* _Exercise instructions_
Search the entries for the word "gestion" and pull out each line that has it.

---------------

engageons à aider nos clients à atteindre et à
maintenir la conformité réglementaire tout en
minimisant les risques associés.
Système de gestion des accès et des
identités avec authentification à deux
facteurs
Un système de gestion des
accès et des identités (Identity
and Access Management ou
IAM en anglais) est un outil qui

---------------

* _Task solution_
Système de gestion des accès et des
Un système de gestion des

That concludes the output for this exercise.